There might be a way around this conclusion. In the example, we assumed that w_{2} has greater prior probability than w_{1}. This is not a coincidence. If the worlds that are compatible with the evidence have equal prior probability then I *think* conditionalising never increases inaccuracy, under some plausible assumptions about the inaccuracy measure. (Which assumptions? I don't know.) If that is right, we could avoid the problem by stipulating that rational priors should be uniform.

Lewis and Fallis mention this response in (Lewis and Fallis 2021) (without proving that it would actually work), but reply that even if you start out with a uniform prior you could end up with an intermediate credence function that is skewed towards non-actual possibilities, from where the problem can again arise.

But if you only ever change your beliefs by conditionalisation then the worlds compatible with your total history of evidence will always have equal probability. Your intermediate credence function can't be skewed towards non-actual possibilities.

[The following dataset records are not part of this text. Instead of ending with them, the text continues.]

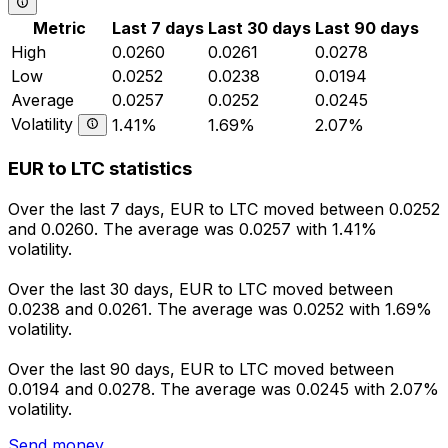
Metric
Last 7 days
Last 30 days
Last 90 days
High
0.0260
0.0261
0.0278
Low
0.0252
0.0238
0.0194
Average
0.0257
0.0252
0.0245
Volatility
1.41%
1.69%
2.07%
EUR to LTC statistics
Over the last 7 days, EUR to LTC moved between 0.0252
and 0.0260. The average was 0.0257 with 1.41%
volatility.
Over the last 30 days, EUR to LTC moved between
0.0238 and 0.0261. The average was 0.0252 with 1.69%
volatility.
Over the last 90 days, EUR to LTC moved between
0.0194 and 0.0278. The average was 0.0245 with 2.07%
volatility.
Send money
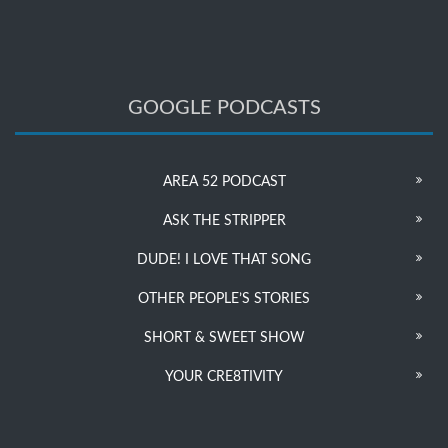
GOOGLE PODCASTS
AREA 52 PODCAST
ASK THE STRIPPER
DUDE! I LOVE THAT SONG
OTHER PEOPLE’S STORIES
SHORT & SWEET SHOW
YOUR CRE8TIVITY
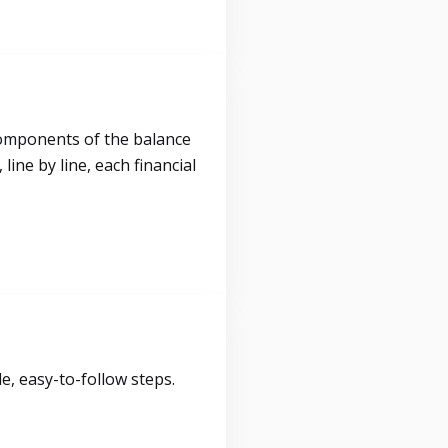
components of the balance
ine by line, each financial
, easy-to-follow steps.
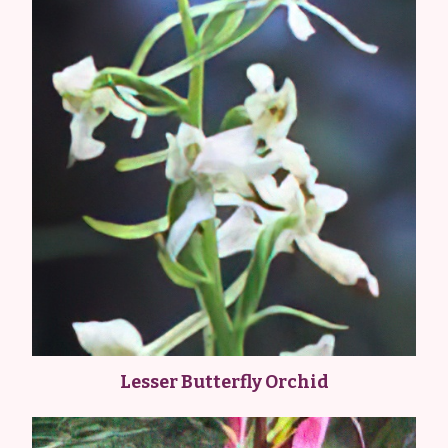
Lesser Butterfly Orchid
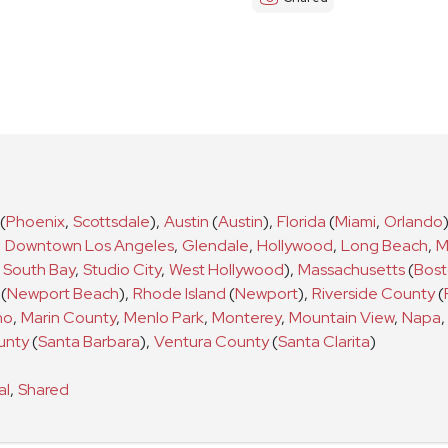
(
Phoenix
,
Scottsdale
)
,
Austin
(
Austin
)
,
Florida
(
Miami
,
Orlando
,
Downtown Los Angeles
,
Glendale
,
Hollywood
,
Long Beach
,
M
South Bay
,
Studio City
,
West Hollywood
)
,
Massachusetts
(
Bos
(
Newport Beach
)
,
Rhode Island
(
Newport
)
,
Riverside County
(
no
,
Marin County
,
Menlo Park
,
Monterey
,
Mountain View
,
Napa
,
unty
(
Santa Barbara
)
,
Ventura County
(
Santa Clarita
)
al
,
Shared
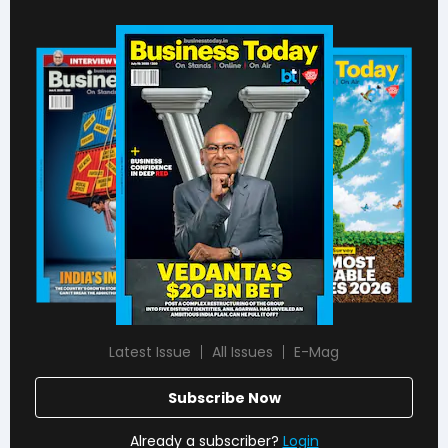
Latest Issue
All Issues
E-Mag
Subscribe Now
Already a subscriber?
Login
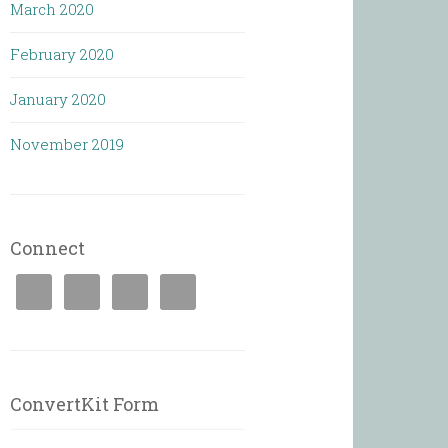
March 2020
February 2020
January 2020
November 2019
Connect
ConvertKit Form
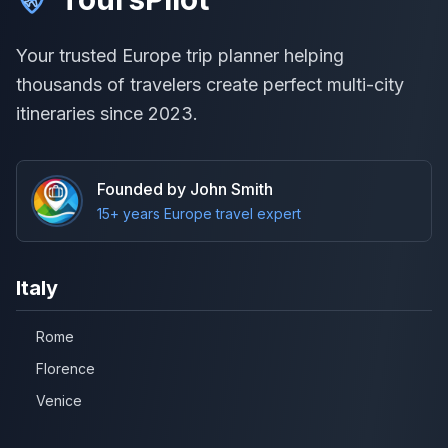
Your trusted Europe trip planner helping
thousands of travelers create perfect multi-city
itineraries since 2023.
Founded by John Smith
15+ years Europe travel expert
Italy
Rome
Florence
Venice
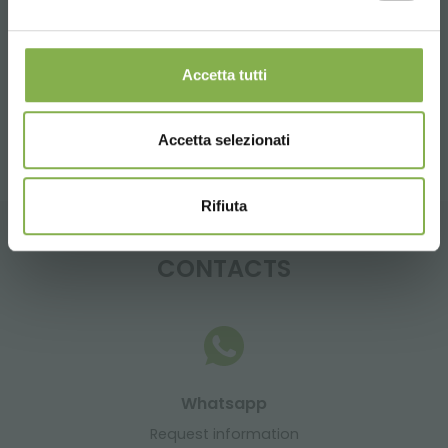
Tag:
table for flowers
casters
Accetta tutti
share
Accetta selezionati
Rifiuta
CONTACTS
Whatsapp
Request information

Lewis and Fallis, in effect, intuit that conditionalisation should decrease inaccuracy relative to any coarse-graining of the agent's probability space. Their "Elimination" requirement says that if { …X_{i}… } is any partition of propositions and we compute credal inaccuracy by summing only over the propositions in this partition (or in the algebra generated by the partition) then conditionalising on the negation of one member of the partition should decrease inaccuracy. I don't find this requirement especially appealing. Anyway, I'm interested in the effect of conditionalisation on the accuracy of the agent's entire credence function, where no propositions are ignored.

So I think the "uniform prior" response would work. The problem is that rational priors should not be uniform – on any sensible way of parameterizing logical space. Uniform priors are the high road to skepticism. A rational credence function should favour worlds where random samples are representative, where experiences as of a red cube correlate with the presence of a red cube, where best explanations tend to be true, and so on. An agent whose priors aren't biased in these ways will not be able to learn from experience in the way rational agents can.

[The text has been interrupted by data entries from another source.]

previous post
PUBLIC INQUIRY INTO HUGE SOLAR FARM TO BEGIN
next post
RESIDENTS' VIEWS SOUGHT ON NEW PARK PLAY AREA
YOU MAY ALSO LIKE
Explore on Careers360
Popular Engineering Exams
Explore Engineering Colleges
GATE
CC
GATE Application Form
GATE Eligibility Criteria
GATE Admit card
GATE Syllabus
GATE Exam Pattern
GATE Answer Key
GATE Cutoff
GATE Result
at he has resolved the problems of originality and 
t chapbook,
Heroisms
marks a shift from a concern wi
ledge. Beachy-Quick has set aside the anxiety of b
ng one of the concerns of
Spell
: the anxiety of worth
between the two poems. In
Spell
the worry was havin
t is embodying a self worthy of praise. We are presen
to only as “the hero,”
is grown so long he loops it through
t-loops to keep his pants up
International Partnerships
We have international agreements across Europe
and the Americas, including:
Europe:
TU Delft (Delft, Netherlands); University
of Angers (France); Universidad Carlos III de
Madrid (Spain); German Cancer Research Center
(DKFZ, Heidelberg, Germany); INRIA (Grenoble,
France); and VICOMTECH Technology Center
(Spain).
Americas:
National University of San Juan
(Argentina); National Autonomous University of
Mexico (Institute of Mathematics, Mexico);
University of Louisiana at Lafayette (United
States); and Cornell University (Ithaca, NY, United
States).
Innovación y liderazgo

So the problem remains. I'm somewhat inclined to agree with Lewis and Fallis that this reveals a flaw with the popular inaccuracy measures, and therefore with popular accuracy-based arguments. From a veritist perspective, conditionalising on a true proposition surely makes a credence function better. A measure of accuracy on which the credence function has become less accurate therefore doesn't capture the veritist sense of epistemic betterness.

One more thought on this.

If I'm right about the shape of rational priors, and if an agent only ever changes their mind by conditionalisation, then conditionalising only decreases accuracy (relative to the popular measures) if the actual world is a skeptical scenario. In the example, the actual world w_{1} has lower prior probability than w_{2}. If the agent only ever changed their mind by conditionalisation then w_{1} has lower ultimate prior probability. And I claim that w_{1} should have lower ultimate prior probability than some other world only w_{1} is a skeptical scenario. It needn't be a radical skeptical scenario, but it should have more of a skeptical flavour than w_{2}.

So even if we hold on to classical measures of accuracy, we can at least say that if the world is as we should mostly think it is, then conditionalising never increases inaccuracy. The counterexamples deserve low a priori credence.

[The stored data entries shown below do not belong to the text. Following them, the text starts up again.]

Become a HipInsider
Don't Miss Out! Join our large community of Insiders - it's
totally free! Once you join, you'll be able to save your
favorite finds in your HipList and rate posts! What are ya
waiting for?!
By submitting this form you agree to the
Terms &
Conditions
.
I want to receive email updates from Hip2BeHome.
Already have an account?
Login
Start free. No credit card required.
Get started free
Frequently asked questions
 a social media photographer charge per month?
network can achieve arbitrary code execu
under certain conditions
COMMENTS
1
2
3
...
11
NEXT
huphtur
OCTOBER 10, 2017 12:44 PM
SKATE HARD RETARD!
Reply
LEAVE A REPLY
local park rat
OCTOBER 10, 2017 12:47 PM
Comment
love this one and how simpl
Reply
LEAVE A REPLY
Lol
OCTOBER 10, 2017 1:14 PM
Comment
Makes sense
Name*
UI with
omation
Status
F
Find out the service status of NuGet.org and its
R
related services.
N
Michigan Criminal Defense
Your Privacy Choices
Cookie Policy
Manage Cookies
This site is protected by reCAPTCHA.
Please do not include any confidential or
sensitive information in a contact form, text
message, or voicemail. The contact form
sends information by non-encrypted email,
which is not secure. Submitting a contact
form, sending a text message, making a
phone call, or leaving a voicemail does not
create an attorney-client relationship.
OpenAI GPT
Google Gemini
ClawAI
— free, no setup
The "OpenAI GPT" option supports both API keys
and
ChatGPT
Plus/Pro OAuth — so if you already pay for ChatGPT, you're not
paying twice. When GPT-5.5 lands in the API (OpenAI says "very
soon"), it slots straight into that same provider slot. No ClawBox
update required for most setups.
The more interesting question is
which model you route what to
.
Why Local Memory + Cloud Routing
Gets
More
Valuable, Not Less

Fallis, Don, and Peter J. Lewis. 2016. “The Brier Rule Is Not a Good Measure of Epistemic Utility (and Other Useful Facts about Epistemic Betterness).” *Australasian Journal of Philosophy* 94 (3): 576–90. doi.org/10.1080/00048402.2015.1123741.

Lewis, Peter J., and Don Fallis. 2021. “Accuracy, Conditionalization, and Probabilism.” *Synthese* 198 (5): 4017–33. doi.org/10.1007/s11229-019-02298-3.